§ DATASET
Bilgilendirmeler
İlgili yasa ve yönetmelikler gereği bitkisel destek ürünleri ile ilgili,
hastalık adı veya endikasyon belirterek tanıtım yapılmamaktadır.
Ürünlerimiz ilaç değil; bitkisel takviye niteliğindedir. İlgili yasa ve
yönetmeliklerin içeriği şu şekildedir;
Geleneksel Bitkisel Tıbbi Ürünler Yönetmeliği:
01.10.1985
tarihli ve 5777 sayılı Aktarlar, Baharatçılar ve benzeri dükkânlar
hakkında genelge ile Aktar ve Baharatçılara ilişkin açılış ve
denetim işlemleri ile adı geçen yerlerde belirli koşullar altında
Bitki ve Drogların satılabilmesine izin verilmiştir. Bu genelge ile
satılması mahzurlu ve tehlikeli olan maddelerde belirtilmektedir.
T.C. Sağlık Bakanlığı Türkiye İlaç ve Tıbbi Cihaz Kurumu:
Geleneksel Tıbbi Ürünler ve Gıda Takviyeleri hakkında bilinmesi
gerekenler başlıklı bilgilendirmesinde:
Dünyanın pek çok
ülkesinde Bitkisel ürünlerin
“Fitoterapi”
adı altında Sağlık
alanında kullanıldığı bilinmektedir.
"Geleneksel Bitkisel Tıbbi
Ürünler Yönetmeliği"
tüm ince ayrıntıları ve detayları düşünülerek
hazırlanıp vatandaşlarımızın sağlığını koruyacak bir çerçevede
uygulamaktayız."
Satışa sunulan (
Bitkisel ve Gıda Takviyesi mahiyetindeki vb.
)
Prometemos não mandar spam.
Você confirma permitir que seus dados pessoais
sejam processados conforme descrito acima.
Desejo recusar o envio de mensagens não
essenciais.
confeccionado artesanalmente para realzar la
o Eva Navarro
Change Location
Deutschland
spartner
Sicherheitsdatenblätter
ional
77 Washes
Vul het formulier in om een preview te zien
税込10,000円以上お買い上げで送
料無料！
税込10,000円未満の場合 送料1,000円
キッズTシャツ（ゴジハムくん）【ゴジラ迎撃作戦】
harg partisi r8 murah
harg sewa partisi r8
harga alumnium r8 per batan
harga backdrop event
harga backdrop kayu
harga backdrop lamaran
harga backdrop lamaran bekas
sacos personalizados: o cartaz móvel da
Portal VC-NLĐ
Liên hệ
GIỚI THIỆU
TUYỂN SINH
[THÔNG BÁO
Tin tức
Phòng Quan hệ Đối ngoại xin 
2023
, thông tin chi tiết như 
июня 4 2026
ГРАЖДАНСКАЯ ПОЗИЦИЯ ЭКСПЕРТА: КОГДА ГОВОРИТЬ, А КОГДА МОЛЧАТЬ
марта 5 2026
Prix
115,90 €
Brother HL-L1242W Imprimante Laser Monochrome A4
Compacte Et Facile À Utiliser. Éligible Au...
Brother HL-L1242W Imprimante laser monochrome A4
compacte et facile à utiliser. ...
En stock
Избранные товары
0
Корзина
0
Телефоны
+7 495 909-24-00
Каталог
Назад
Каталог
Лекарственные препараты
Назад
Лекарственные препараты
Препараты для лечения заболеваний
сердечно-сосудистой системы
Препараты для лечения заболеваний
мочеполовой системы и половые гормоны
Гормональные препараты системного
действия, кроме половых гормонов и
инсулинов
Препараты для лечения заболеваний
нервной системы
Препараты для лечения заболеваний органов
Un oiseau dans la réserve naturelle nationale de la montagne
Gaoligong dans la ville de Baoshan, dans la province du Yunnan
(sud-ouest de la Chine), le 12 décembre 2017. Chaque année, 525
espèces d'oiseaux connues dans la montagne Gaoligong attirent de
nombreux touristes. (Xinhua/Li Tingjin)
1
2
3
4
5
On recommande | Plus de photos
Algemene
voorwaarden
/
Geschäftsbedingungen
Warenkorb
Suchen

§ ASSIGNMENT
All lines from the one holding "Препараты для лечения заболеваний органов" through the final line of the material must be set down exactly, and nothing else may be added.

§ RESPONSE TO THE EXERCISE
Препараты для лечения заболеваний органов
Un oiseau dans la réserve naturelle nationale de la montagne
Gaoligong dans la ville de Baoshan, dans la province du Yunnan
(sud-ouest de la Chine), le 12 décembre 2017. Chaque année, 525
espèces d'oiseaux connues dans la montagne Gaoligong attirent de
nombreux touristes. (Xinhua/Li Tingjin)
1
2
3
4
5
On recommande | Plus de photos
Algemene
voorwaarden
/
Geschäftsbedingungen
Warenkorb
Suchen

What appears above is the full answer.